What MS Surface Lifetimes Tell Us

What MS Surface Lifetimes Tell Us

I just read a fascinating story about the original Surface Hub models at Neowin. It led me to an even more interesting website named EndOfLife.Date (here’s its info for the whole Surface product family). As I think about them, what MS Surface lifetimes tell us is also quite engaging. That’s because it speaks both eloquently and directly to this question: “What’s the useful lifetime for a modern PC?”

Details from What MS Surface Lifetimes Tell Us

Take a look at the lead-in graphic for this story. It comes from the afore-cited EndOfLife.date website. It shows two Surface Hub models (built around large and expensive 55″ and 84″ monitors) that arrive at EOL today, November 30. The graphic ascribes a lifetime of “7 years” to each device, but the timeanddate.com calculator gives it 7 years, 5 months, 4 weeks, and 1 day to be more precise. I’d call that 7.5 years in round numbers, myself.

The entire dataset for Surface devices at EndOfLife.date is quite interesting, though. It shows that this 7.5 year device lifetime is longer than that for most Surface products, especially newer ones. These tend to fall in a range from 4 years (for the newest devices) to 6 years (for older ones).

How Long Does a PC Remain Useful?

I submit that this range of lifetimes tells us what Microsoft thinks, as far as keeping PCs in service is concerned. What data I can find from other sources (try this Google Search to see the inputs to my assertions) puts the low end of common practice at 3 to 5 years, and the high end at 8-10 years.

Microsoft’s data is not just an estimate or an average, though, as with those other data points. They actually stop updating drivers and firmware as EOL strikes. That means businesses that buy Surface devices know from the outset how long they can safely use such equipment, and when it must be retired and refreshed.

Is 3-5 Years Long Enough for Business PC Life?

Not just Microsoft, but many major PC makers — including Lenovo, HP, Dell, and others — are apparently convinced this is on target. Their business models typically reach EOL in the range of 4-5 years.

Speaking from experience, I know you can stretch those boundaries on desktop PCs, where component upgrades or add-ons can bring new features and capabilities to older models (e.g.Thunderbolt 4, USB 4, and so forth) thanks to adapter cards.

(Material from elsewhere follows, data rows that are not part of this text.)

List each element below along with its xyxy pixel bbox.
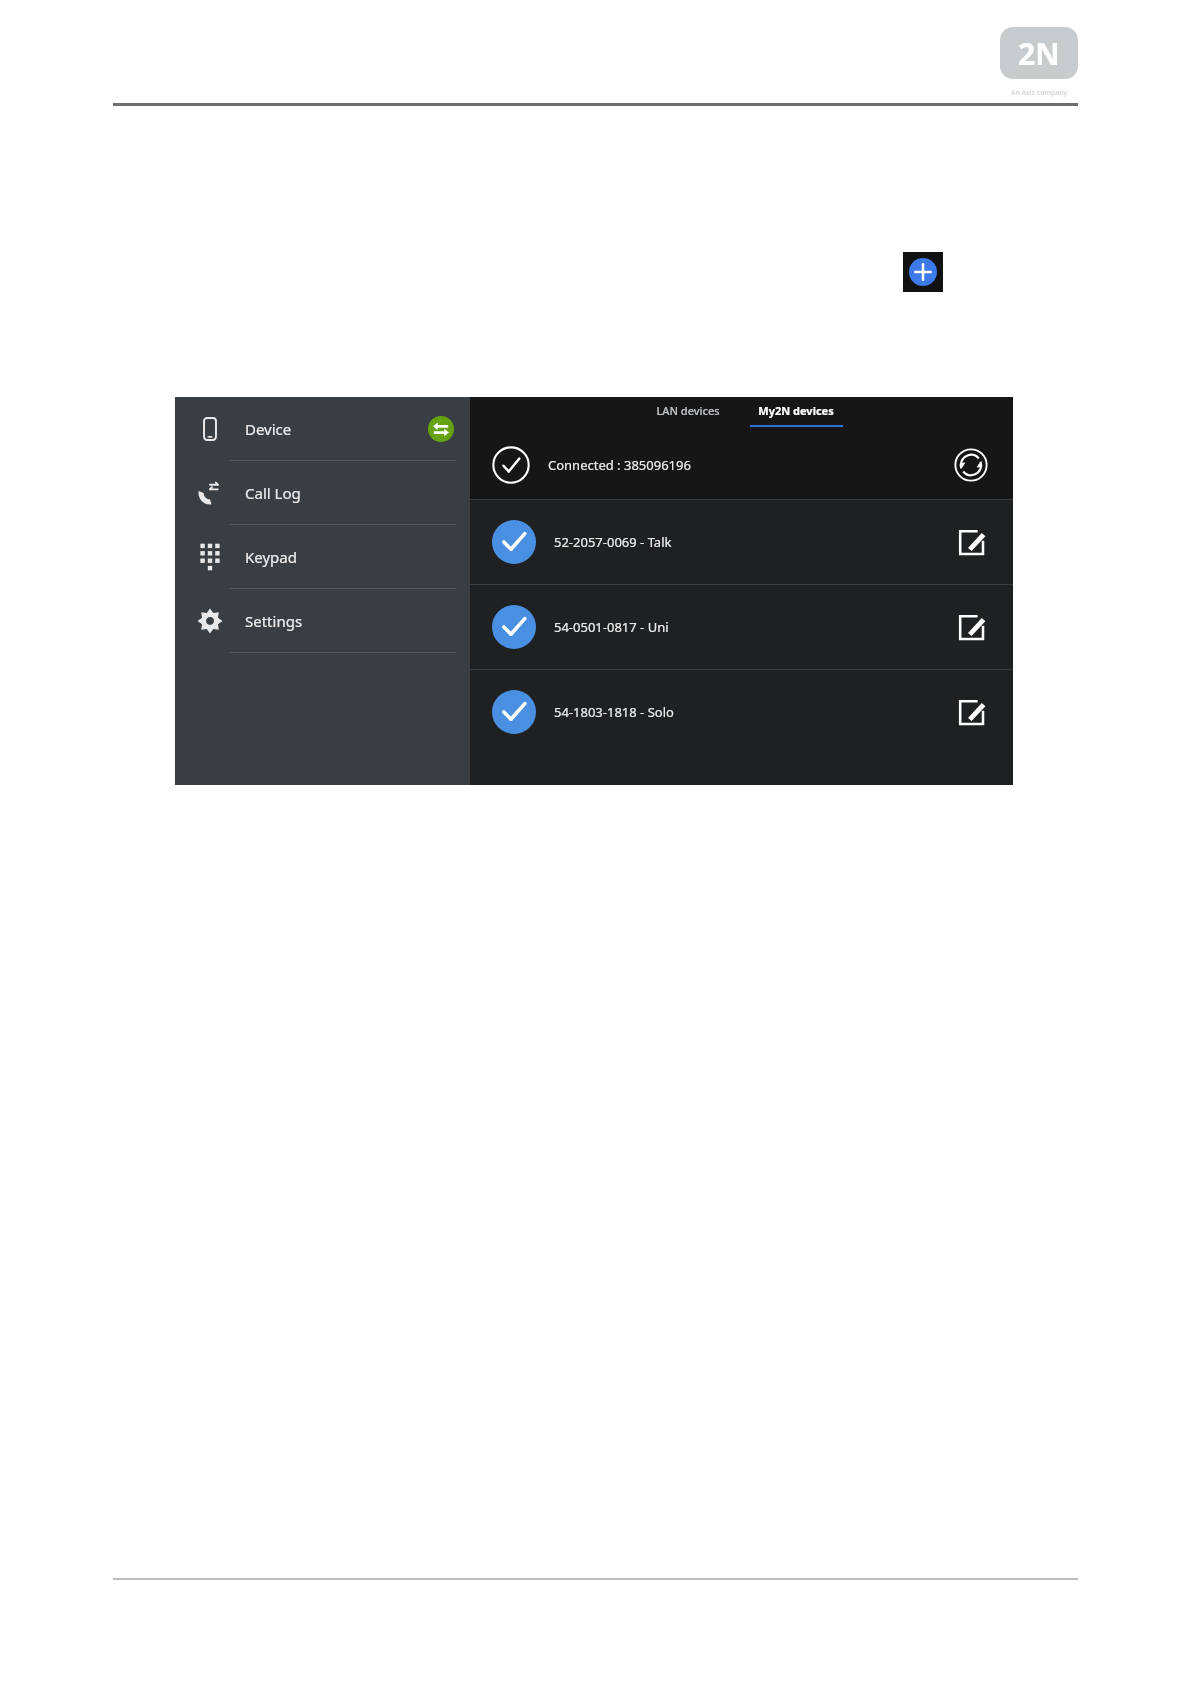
button[interactable]: 2N, An Axis company logo [1000, 27, 1078, 99]
button[interactable]: 54-0501-0817 - Uni [470, 585, 1013, 669]
staticText: 54-1803-1818 - Solo [554, 703, 674, 721]
staticText: An Axis company [1011, 88, 1068, 98]
button[interactable]: Edit device 52-2057-0069 - Talk [951, 522, 991, 562]
staticText: LAN devices [656, 403, 720, 418]
button[interactable]: Edit device 54-1803-1818 - Solo [951, 692, 991, 732]
staticText: Keypad [245, 547, 297, 567]
button[interactable]: My2N devices [748, 397, 844, 427]
button[interactable]: Settings [175, 589, 470, 653]
button[interactable]: Device [175, 397, 470, 461]
staticText: 52-2057-0069 - Talk [554, 533, 672, 551]
button[interactable]: Sync status [428, 416, 454, 442]
button[interactable]: Keypad [175, 525, 470, 589]
button[interactable]: Connected : 385096196 [470, 431, 1013, 499]
button[interactable]: Call Log [175, 461, 470, 525]
button[interactable]: 52-2057-0069 - Talk [470, 500, 1013, 584]
staticText: Connected : 385096196 [548, 456, 691, 474]
staticText: Call Log [245, 483, 301, 503]
button[interactable]: 54-1803-1818 - Solo [470, 670, 1013, 754]
staticText: My2N devices [758, 403, 834, 418]
button[interactable]: Refresh [951, 445, 991, 485]
button[interactable]: Add device [903, 252, 943, 292]
button[interactable]: LAN devices [640, 397, 736, 427]
staticText: Settings [245, 611, 303, 631]
staticText: 54-0501-0817 - Uni [554, 618, 669, 636]
staticText: 2N [1018, 33, 1060, 74]
button[interactable]: Edit device 54-0501-0817 - Uni [951, 607, 991, 647]
staticText: Device [245, 419, 292, 439]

Notebooks and laptops, which are less adaptible and extensible, usually fall right inside a 4-5 year lifetime. But I agree that 6 years is about the outside edge for useful PC life where time and costs of maintenance, upkeep, and security start looming larger as older technology ages out.

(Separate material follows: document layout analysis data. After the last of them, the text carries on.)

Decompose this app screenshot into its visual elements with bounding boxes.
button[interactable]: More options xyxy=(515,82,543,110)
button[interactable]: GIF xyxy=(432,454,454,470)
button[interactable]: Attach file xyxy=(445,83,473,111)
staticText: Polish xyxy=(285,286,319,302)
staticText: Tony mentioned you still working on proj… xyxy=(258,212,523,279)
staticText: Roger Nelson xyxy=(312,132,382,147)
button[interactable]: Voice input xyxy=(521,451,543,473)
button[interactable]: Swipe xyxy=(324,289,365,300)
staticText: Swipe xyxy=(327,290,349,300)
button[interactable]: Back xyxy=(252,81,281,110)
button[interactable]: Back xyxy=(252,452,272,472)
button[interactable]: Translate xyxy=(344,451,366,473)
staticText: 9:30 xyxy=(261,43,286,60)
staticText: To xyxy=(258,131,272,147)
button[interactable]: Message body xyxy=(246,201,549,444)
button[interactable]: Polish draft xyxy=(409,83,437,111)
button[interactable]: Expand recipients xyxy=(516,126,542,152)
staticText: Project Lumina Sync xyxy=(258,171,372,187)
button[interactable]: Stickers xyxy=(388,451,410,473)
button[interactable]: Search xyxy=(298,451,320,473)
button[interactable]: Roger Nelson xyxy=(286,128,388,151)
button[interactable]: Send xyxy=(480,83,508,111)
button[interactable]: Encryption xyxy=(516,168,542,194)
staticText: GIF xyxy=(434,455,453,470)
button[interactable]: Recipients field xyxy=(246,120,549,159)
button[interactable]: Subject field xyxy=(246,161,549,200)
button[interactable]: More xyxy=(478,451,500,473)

Among other things, this tells me I’ll need to retire my 2014 vintage (8 years!) Surface Pro 3 soon. It also says my 6-year-old 2016 production desktop is ready for demotion to test PC only status. I’ve got a 2021 desktop ready to move in for production status. My four mainstay test/experimentation PCs are 2018 vintage, and are rapidly aging out of usability, too. What does your PC fleet tell you?